To do:
Would you return, word for word, the lines of the data below from the line with "[IRS LinkedIn] (824, 2492)" through the line with "Only necessary [Close] (205, 153)", and no others?

Stored data entries:
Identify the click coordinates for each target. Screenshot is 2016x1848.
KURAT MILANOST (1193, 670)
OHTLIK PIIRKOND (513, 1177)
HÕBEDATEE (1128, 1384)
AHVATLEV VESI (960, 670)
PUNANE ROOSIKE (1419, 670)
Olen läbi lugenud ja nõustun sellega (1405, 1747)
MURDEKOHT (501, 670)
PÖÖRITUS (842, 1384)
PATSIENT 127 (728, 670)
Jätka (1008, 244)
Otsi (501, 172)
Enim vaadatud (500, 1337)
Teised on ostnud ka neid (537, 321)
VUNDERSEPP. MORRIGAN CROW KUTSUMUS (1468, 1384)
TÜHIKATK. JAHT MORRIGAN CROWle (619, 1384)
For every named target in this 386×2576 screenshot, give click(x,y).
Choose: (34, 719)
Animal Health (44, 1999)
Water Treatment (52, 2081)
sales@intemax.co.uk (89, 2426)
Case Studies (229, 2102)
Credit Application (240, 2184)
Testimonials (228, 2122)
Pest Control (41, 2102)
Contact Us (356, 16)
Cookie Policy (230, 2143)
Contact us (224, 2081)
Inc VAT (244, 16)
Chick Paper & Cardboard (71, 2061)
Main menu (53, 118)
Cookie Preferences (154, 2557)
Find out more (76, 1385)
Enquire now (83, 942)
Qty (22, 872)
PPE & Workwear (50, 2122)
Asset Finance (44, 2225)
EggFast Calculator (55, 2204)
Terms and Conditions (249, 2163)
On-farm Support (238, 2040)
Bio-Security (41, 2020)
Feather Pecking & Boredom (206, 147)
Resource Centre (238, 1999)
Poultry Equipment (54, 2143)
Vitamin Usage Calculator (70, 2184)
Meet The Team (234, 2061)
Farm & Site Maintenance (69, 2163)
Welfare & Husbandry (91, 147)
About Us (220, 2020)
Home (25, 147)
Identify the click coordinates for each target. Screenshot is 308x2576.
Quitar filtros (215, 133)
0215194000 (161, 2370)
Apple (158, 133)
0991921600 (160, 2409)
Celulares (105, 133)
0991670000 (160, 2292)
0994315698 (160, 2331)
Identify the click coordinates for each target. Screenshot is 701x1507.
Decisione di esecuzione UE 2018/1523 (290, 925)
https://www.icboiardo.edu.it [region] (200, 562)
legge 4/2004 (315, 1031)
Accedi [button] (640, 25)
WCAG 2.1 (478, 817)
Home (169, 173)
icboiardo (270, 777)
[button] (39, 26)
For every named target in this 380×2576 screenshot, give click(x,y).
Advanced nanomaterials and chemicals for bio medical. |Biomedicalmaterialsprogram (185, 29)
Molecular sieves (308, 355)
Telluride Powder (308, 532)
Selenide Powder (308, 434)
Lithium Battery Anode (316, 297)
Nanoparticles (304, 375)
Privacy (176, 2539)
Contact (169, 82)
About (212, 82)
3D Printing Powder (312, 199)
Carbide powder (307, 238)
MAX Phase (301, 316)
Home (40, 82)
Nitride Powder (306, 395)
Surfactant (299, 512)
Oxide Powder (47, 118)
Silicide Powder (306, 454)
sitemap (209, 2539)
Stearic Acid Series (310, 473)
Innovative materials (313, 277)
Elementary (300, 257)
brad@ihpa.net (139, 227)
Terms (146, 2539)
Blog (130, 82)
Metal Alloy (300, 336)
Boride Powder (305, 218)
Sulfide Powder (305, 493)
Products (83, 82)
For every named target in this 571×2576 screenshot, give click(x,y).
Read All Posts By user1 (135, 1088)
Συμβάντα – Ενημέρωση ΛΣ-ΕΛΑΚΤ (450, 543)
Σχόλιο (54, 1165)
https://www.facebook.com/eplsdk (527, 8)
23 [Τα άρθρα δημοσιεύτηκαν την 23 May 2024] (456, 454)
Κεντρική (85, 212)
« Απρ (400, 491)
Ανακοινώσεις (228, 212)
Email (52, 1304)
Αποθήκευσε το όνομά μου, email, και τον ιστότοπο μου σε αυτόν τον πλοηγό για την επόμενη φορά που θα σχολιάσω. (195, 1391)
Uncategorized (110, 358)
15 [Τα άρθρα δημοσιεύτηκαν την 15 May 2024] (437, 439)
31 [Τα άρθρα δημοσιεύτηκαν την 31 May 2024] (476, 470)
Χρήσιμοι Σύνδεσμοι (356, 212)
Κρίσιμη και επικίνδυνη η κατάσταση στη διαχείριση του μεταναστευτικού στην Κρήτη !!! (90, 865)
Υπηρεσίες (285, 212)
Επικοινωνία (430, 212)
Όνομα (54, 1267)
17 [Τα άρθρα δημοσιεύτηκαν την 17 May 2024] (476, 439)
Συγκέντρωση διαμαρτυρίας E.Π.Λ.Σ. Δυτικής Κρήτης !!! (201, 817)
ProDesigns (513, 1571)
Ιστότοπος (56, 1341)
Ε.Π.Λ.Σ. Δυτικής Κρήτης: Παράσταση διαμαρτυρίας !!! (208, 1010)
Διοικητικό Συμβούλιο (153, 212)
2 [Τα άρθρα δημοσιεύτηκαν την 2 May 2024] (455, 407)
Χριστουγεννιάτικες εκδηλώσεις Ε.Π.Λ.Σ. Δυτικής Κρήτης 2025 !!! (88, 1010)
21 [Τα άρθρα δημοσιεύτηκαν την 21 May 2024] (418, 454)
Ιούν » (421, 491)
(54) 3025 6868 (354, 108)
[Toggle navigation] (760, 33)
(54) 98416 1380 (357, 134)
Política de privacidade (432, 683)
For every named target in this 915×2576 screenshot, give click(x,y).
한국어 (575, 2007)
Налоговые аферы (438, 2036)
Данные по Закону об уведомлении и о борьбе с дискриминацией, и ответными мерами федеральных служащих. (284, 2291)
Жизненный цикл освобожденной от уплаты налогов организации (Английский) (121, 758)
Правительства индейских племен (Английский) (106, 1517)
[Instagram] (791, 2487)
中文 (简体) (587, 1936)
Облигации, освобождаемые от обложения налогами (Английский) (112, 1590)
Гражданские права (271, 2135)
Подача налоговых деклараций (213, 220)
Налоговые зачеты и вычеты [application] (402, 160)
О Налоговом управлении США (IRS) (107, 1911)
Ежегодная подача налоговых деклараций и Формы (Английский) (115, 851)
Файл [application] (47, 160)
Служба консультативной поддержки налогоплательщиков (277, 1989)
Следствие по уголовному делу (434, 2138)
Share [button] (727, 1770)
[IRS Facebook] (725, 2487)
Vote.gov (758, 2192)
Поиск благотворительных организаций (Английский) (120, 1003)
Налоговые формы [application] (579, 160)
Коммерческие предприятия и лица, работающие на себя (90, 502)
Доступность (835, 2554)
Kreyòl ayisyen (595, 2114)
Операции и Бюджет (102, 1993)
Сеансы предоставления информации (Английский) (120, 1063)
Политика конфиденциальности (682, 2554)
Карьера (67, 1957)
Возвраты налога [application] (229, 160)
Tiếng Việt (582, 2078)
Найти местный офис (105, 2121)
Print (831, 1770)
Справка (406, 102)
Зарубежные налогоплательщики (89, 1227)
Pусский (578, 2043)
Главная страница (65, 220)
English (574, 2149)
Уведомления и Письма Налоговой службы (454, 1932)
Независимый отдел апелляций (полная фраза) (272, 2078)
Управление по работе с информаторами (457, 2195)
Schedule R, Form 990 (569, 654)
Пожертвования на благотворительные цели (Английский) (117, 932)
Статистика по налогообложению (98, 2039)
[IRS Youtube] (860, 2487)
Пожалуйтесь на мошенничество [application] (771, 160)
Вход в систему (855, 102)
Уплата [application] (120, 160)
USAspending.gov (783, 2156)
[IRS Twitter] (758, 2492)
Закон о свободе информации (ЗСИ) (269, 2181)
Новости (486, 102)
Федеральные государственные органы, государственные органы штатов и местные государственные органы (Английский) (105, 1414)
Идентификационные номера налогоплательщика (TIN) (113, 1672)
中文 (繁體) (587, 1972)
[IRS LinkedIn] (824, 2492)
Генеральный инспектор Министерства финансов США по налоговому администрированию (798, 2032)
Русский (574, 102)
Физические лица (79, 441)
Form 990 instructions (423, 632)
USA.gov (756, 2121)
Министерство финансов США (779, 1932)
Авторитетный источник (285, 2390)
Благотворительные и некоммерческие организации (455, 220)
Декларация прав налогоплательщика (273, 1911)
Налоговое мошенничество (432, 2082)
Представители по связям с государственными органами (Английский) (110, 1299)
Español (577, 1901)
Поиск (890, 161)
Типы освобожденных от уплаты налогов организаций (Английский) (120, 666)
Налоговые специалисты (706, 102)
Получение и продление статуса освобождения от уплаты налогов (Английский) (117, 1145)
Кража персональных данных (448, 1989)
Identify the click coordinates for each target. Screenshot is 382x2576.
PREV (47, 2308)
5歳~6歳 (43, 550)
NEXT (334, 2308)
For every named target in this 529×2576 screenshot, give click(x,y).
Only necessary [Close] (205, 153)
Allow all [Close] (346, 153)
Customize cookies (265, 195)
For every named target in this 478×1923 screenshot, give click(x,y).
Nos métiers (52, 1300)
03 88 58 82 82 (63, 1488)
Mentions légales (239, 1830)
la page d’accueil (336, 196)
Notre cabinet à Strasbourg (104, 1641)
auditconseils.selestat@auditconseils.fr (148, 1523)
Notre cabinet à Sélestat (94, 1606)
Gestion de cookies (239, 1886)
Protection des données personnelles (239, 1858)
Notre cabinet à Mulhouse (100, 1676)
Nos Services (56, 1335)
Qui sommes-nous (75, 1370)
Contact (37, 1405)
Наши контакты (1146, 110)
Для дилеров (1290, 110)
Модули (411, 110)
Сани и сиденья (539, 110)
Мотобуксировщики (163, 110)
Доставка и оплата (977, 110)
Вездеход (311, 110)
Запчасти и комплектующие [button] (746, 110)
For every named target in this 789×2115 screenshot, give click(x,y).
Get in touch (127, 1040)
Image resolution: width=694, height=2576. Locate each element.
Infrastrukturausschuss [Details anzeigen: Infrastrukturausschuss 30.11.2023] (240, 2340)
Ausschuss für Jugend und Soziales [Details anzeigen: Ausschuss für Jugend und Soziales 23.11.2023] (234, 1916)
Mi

Your response:
[IRS LinkedIn] (824, 2492)
Генеральный инспектор Министерства финансов США по налоговому администрированию (798, 2032)
Русский (574, 102)
Физические лица (79, 441)
Form 990 instructions (423, 632)
USA.gov (756, 2121)
Министерство финансов США (779, 1932)
Авторитетный источник (285, 2390)
Благотворительные и некоммерческие организации (455, 220)
Декларация прав налогоплательщика (273, 1911)
Налоговое мошенничество (432, 2082)
Представители по связям с государственными органами (Английский) (110, 1299)
Español (577, 1901)
Поиск (890, 161)
Типы освобожденных от уплаты налогов организаций (Английский) (120, 666)
Налоговые специалисты (706, 102)
Получение и продление статуса освобождения от уплаты налогов (Английский) (117, 1145)
Кража персональных данных (448, 1989)
Identify the click coordinates for each target. Screenshot is 382x2576.
PREV (47, 2308)
5歳~6歳 (43, 550)
NEXT (334, 2308)
For every named target in this 529×2576 screenshot, give click(x,y).
Only necessary [Close] (205, 153)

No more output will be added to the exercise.